In response to a letter sent by Sen. Jill P. Carter (D-Baltimore City) and Del. David Moon (D-Montgomery) late last month, Department of Public Safety and Correctional Services Secretary Robert L. Green said that the agency is offering commissary packages to those who volunteer to be inoculated.
Gray said Tuesday that the packages provided contain snack foods such as rice, cookies, crackers and chips.
Contracted healthcare providers will forward the names of vaccinated individuals to the administration at each facility to distribute the packages.
“This incentive is in addition to the outreach, education, and engagement by trusted leaders that the Department has offered and will continue to offer, to assure our population is well informed as they make this critical healthcare decision,” Gray said in a statement.
Per Green’s letter sent to Carter and Moon last week, vaccines are now available to any incarcerated person aged 16 and older who wishes to receive one.
Eligibility for people aged 55 and younger began on April 27. As of May 1, 48% of this population had received their first dose of the vaccine.
According to the secretary’s correspondence, 8,348 people in state custody had received their first shot as of May 1, and 4,527 had received their second.
On May 7, the Department of Public Safety and Correctional Services COVID-19 dashboard only reported that 8,039 incarcerated individuals had received their first shot, and 3,630 were reported to have received their second.
According to the agency dashboard, 17,697 people are eligible to be vaccinated.
Green’s Chief of Staff Rachel Sessa said in an email provided to Maryland Matters that, as of May 1, 6,112 inmates had yet to be offered a vaccine, “however, this number fluctuates based on intakes and releases, which occur on a daily basis.”
Gray said Tuesday that, because of fluctuations in the prison population, medical conditions, intakes, discharges and refusals, not everyone who gets the first dose receives the second.
She explained that when Carter and Moon sent their inquiry, there were 17,697 incarcerated individuals identified as eligible to receive the vaccine by the department. As of May 1, 11,585 people had been given their first dose and 3,237 had declined to be inoculated.
“All inmates who are eligible for a vaccination that have not yet been offered one will be offered one as expeditiously as possible,” Sessa said.
Both Green and Sessa said that vaccinations are being offered “on a daily basis.”
“Clinical professionals are revisiting those individuals who refused their first shot to provide counseling and educational material in an attempt to encourage individuals to make an informed decision, and they are continually offered additional opportunities for vaccination,” Green wrote, adding that over 100 people had changed their minds about being vaccinated.
Earlier this month, Gov.
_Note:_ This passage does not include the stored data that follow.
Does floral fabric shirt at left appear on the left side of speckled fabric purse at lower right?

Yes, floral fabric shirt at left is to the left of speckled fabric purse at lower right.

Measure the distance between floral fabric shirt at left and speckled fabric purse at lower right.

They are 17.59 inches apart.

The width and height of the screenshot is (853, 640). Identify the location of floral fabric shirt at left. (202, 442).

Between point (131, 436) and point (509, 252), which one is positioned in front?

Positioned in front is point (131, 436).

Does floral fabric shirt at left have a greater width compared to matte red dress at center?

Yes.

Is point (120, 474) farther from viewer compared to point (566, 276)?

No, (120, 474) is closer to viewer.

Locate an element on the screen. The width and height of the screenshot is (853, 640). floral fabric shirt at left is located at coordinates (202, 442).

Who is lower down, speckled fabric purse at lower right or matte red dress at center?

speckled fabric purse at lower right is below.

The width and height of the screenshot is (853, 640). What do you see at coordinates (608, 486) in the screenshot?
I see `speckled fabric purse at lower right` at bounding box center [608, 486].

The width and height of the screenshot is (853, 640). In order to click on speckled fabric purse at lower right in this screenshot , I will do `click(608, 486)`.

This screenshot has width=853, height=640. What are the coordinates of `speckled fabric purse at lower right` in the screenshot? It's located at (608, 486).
Lawrence J. Hogan Jr. (R) announced that his administration would give $100 financial incentives for public employees, including correctional officers and other prison staff, to be vaccinated.
“With this incentive program, we are further encouraging state employees to get vaccinated to help keep themselves, their families, and their communities healthy and safe,” Hogan said in a statement. “These vaccines are safe and effective, they’re free, and they’re readily available with or without an appointment.”
According to the Department of Public Safety and Correctional Services COVID-19 dashboard, approximately 4,000 agency staff have received both vaccine doses at on-site Department-led clinics; the dashboard does not capture vaccinations received elsewhere.
“While it is not mandatory for staff to get vaccinated, the Department continues to encourage all employees to make an educated decision,” Green wrote.